Говорил я, говорил, но чувствую, что не сумел его убедить. У меня оставались еще три картины из тех, что не были отосланы. Эти картины я и показал, когда мы пришли на квартиру. Он постоял, посмотрел и говорит:


– Да, здорово сделано. А какое направление?


Я ответил, что не знаю, плохо я разбираюсь в этих направлениях, но видно, что писано как бог на душу положит, поэтому и получилась не сухомятина какая-нибудь, а настоящее.

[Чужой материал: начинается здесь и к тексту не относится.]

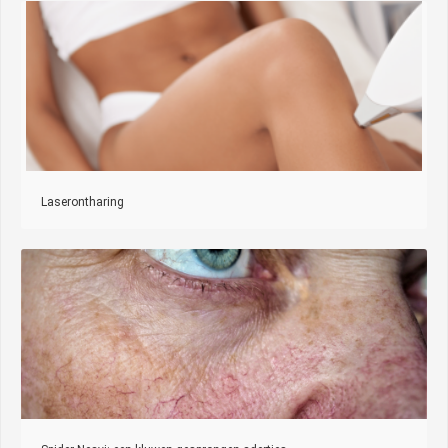
Laserontharing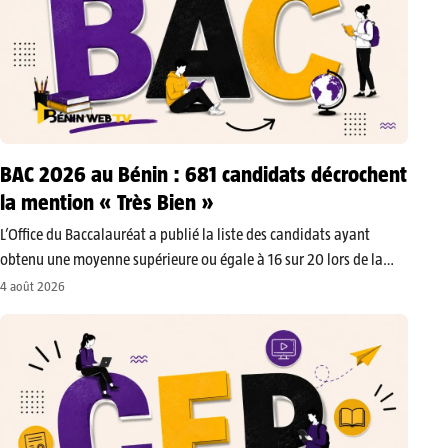
BAC 2026 au Bénin : 681 candidats décrochent
la mention « Très Bien »
L’Office du Baccalauréat a publié la liste des candidats ayant
obtenu une moyenne supérieure ou égale à 16 sur 20 lors de la
session de juin 2026. Au total, 681 nouveaux bacheliers
4 août 2026
décrochent la mention « Très Bien ». Le…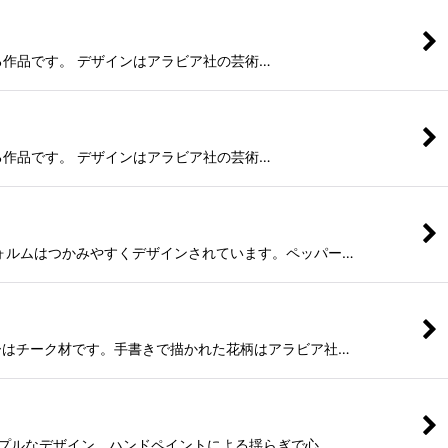
印象に残る作品です。 デザインはアラビア社の芸術…
印象に残る作品です。 デザインはアラビア社の芸術…
リとしたフォルムはつかみやすくデザインされています。ペッパー…
ムのトレーはチーク材です。手書きで描かれた花柄はアラビア社…
ーンのシンプルなデザイン。ハンドペイントによる揺らぎで心…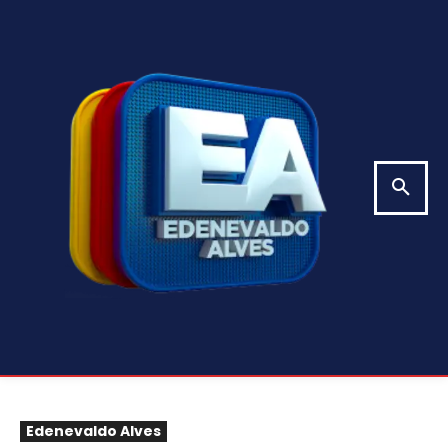
Edenevaldo Alves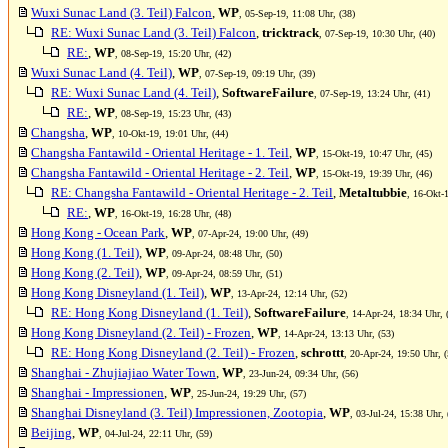
Wuxi Sunac Land (3. Teil) Falcon
,
WP
, 05-Sep-19, 11:08 Uhr, (38)
RE: Wuxi Sunac Land (3. Teil) Falcon
,
tricktrack
, 07-Sep-19, 10:30 Uhr, (40)
RE:
,
WP
, 08-Sep-19, 15:20 Uhr, (42)
Wuxi Sunac Land (4. Teil)
,
WP
, 07-Sep-19, 09:19 Uhr, (39)
RE: Wuxi Sunac Land (4. Teil)
,
SoftwareFailure
, 07-Sep-19, 13:24 Uhr, (41)
RE:
,
WP
, 08-Sep-19, 15:23 Uhr, (43)
Changsha
,
WP
, 10-Okt-19, 19:01 Uhr, (44)
Changsha Fantawild - Oriental Heritage - 1. Teil
,
WP
, 15-Okt-19, 10:47 Uhr, (45)
Changsha Fantawild - Oriental Heritage - 2. Teil
,
WP
, 15-Okt-19, 19:39 Uhr, (46)
RE: Changsha Fantawild - Oriental Heritage - 2. Teil
,
Metaltubbie
, 16-Okt-
RE:
,
WP
, 16-Okt-19, 16:28 Uhr, (48)
Hong Kong - Ocean Park
,
WP
, 07-Apr-24, 19:00 Uhr, (49)
Hong Kong (1. Teil)
,
WP
, 09-Apr-24, 08:48 Uhr, (50)
Hong Kong (2. Teil)
,
WP
, 09-Apr-24, 08:59 Uhr, (51)
Hong Kong Disneyland (1. Teil)
,
WP
, 13-Apr-24, 12:14 Uhr, (52)
RE: Hong Kong Disneyland (1. Teil)
,
SoftwareFailure
, 14-Apr-24, 18:34 Uhr, 
Hong Kong Disneyland (2. Teil) - Frozen
,
WP
, 14-Apr-24, 13:13 Uhr, (53)
RE: Hong Kong Disneyland (2. Teil) - Frozen
,
schrottt
, 20-Apr-24, 19:50 Uhr, (
Shanghai - Zhujiajiao Water Town
,
WP
, 23-Jun-24, 09:34 Uhr, (56)
Shanghai - Impressionen
,
WP
, 25-Jun-24, 19:29 Uhr, (57)
Shanghai Disneyland (3. Teil) Impressionen, Zootopia
,
WP
, 03-Jul-24, 15:38 Uhr, 
Beijing
,
WP
, 04-Jul-24, 22:11 Uhr, (59)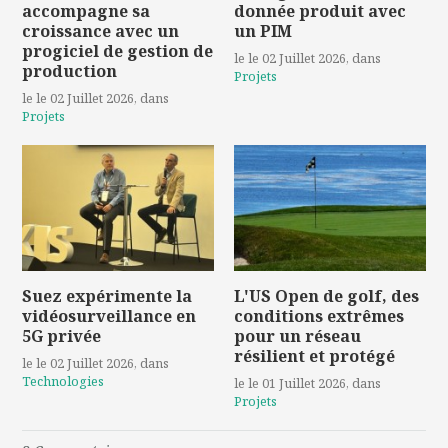
accompagne sa
donnée produit avec
croissance avec un
un PIM
progiciel de gestion de
le le 02 Juillet 2026
, dans
production
Projets
le le 02 Juillet 2026
, dans
Projets
Suez expérimente la
L'US Open de golf, des
vidéosurveillance en
conditions extrêmes
5G privée
pour un réseau
résilient et protégé
le le 02 Juillet 2026
, dans
Technologies
le le 01 Juillet 2026
, dans
Projets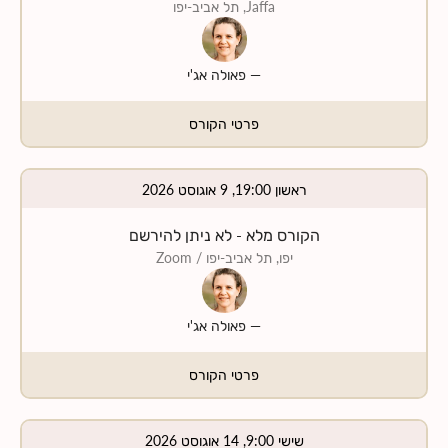
Jaffa, תל אביב-יפו
—
פאולה אג'י
פרטי הקורס
ראשון 19:00, 9 אוגוסט 2026
הקורס מלא - לא ניתן להירשם
יפו, תל אביב-יפו
/ Zoom
—
פאולה אג'י
פרטי הקורס
שישי 9:00, 14 אוגוסט 2026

Потом мы выпили кофе, он молчит, и я молчу, но чувствую, что заело его, заколодило, появилась у парня ревность к предшественникам на стезе изобразительного искусства. Перед уходом он попросил у меня картонов, да так настойчиво, сердито, что мне опять смешно стало. Но я виду не подал, предложил даже в придачу кисти и краски, но он не взял: надо, говорит, сперва научиться рисовать. Тут я опять не сдержался и говорю:


– Давай, брат, дерзай! Ван-Гог-то тоже сперва карандашом да углем рисовал.


Вижу, покоробило его, но проглотил пилюлю. А меня так и подмывало еще что-нибудь хлесткое сказать, не знаю, право, почему, – дурацкий характер; обидеть, наверно, хотел, чтобы не совался не в свое дело, не пыжился понапрасну, как жаба, которая с волом захотела сравниться. Однако я себя попридержал, пожалел его, решил, что все это у него дурь и, как всякая дурь, скоро выскочит из головы. Но все оказалось не так-то просто.